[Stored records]
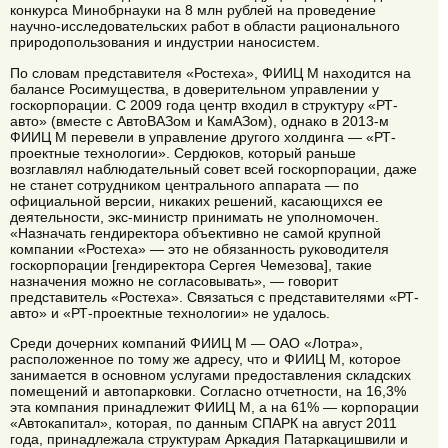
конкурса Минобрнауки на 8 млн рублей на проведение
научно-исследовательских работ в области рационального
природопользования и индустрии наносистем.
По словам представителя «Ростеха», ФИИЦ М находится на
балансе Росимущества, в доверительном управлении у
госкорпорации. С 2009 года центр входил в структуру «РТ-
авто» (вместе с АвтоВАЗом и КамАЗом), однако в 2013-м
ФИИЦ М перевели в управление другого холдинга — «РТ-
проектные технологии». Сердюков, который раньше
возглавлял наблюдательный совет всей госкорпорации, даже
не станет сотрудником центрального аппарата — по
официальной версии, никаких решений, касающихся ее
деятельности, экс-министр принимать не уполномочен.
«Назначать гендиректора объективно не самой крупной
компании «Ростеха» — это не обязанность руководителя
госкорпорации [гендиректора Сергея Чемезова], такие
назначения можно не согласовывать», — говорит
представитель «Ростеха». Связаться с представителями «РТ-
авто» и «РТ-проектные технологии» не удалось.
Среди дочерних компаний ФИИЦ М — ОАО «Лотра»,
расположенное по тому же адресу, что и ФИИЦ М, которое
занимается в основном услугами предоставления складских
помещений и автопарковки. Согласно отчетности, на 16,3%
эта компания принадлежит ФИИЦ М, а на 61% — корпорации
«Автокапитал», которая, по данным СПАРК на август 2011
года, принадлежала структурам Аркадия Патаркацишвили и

---

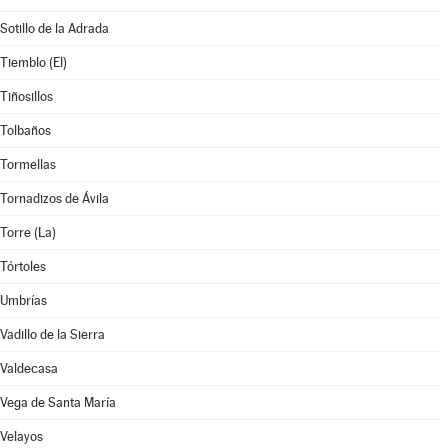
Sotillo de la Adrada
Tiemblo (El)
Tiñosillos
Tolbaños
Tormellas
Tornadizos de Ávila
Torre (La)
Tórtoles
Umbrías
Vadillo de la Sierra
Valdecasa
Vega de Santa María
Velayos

==

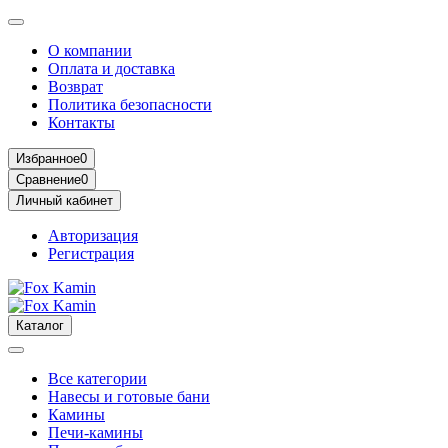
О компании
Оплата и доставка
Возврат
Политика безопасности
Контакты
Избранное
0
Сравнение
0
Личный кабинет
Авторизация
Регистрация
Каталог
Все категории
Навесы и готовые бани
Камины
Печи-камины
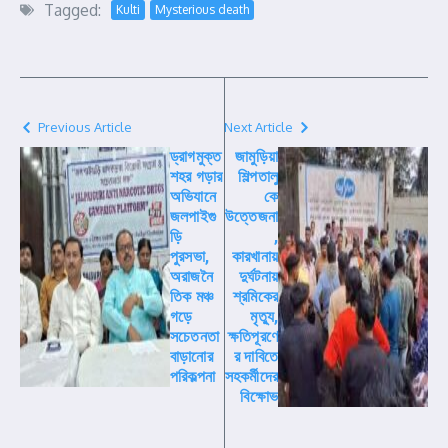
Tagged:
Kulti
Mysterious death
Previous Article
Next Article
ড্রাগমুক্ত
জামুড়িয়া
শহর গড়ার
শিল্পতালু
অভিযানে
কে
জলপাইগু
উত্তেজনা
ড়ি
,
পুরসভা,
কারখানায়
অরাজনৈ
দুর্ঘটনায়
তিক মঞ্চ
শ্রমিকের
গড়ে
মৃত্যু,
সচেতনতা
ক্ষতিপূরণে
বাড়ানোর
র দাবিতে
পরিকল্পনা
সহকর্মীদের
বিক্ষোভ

What you should do:
Provide the count of lines holding the word "госкорпорации" in these entries, and no other words.

Completed exercise:
3